━━━━━ MATERIAL SHOWN

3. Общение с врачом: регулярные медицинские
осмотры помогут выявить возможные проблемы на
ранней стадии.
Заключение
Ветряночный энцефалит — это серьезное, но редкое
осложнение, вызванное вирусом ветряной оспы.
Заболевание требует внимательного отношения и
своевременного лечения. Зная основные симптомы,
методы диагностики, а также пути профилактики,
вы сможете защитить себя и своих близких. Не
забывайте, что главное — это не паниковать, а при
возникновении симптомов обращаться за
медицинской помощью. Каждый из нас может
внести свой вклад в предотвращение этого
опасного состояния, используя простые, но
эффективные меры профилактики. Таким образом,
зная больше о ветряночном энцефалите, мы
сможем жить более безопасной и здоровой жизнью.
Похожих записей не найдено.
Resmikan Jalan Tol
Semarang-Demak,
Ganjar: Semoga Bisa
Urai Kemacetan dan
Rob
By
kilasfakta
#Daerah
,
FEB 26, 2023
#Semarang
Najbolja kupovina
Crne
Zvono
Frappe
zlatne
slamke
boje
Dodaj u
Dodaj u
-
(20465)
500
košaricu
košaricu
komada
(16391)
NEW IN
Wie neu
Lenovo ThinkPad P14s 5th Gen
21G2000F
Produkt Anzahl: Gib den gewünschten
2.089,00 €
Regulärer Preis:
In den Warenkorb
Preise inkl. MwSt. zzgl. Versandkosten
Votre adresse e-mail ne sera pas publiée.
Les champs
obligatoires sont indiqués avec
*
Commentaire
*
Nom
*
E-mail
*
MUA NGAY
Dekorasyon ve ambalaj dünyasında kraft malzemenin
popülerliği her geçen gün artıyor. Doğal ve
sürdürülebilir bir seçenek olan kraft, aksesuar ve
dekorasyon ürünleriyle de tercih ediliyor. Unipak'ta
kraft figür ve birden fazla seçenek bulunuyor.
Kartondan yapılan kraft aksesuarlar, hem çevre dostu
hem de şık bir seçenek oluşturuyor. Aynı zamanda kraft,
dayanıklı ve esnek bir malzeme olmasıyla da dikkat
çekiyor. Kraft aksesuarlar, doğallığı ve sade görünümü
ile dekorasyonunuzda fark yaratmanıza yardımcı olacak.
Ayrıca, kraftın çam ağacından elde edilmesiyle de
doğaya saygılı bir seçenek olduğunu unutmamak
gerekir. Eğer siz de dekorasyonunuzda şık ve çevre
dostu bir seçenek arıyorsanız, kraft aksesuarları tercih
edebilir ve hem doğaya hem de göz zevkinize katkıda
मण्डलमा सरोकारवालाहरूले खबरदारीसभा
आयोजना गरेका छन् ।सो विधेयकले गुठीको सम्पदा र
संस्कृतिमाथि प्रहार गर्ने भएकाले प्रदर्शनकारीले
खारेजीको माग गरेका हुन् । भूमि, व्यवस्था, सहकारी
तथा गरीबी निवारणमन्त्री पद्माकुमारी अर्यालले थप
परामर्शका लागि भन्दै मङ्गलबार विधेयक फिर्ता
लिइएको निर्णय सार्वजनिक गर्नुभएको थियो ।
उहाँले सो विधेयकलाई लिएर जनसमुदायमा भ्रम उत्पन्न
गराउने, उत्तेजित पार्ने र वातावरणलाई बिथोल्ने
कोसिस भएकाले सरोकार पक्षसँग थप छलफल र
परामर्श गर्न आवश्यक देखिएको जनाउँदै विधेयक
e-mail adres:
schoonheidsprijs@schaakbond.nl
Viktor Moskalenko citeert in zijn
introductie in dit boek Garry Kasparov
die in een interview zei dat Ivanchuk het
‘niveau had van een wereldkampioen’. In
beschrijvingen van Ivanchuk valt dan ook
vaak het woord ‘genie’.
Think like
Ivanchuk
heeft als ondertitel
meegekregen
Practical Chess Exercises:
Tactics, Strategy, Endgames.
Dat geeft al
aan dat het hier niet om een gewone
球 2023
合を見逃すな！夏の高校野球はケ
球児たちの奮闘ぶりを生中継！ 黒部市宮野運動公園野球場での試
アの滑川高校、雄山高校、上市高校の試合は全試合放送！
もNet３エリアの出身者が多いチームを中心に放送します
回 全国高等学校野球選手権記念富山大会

━━━━━━━━━━

**PROBLEM**
Only the lines from the one containing "In den Warenkorb" through the one containing "मण्डलमा सरोकारवालाहरूले खबरदारीसभा" are to be retyped, both boundary lines included, with no other material.

**WRITTEN SOLUTION**
In den Warenkorb
Preise inkl. MwSt. zzgl. Versandkosten
Votre adresse e-mail ne sera pas publiée.
Les champs
obligatoires sont indiqués avec
*
Commentaire
*
Nom
*
E-mail
*
MUA NGAY
Dekorasyon ve ambalaj dünyasında kraft malzemenin
popülerliği her geçen gün artıyor. Doğal ve
sürdürülebilir bir seçenek olan kraft, aksesuar ve
dekorasyon ürünleriyle de tercih ediliyor. Unipak'ta
kraft figür ve birden fazla seçenek bulunuyor.
Kartondan yapılan kraft aksesuarlar, hem çevre dostu
hem de şık bir seçenek oluşturuyor. Aynı zamanda kraft,
dayanıklı ve esnek bir malzeme olmasıyla da dikkat
çekiyor. Kraft aksesuarlar, doğallığı ve sade görünümü
ile dekorasyonunuzda fark yaratmanıza yardımcı olacak.
Ayrıca, kraftın çam ağacından elde edilmesiyle de
doğaya saygılı bir seçenek olduğunu unutmamak
gerekir. Eğer siz de dekorasyonunuzda şık ve çevre
dostu bir seçenek arıyorsanız, kraft aksesuarları tercih
edebilir ve hem doğaya hem de göz zevkinize katkıda
मण्डलमा सरोकारवालाहरूले खबरदारीसभा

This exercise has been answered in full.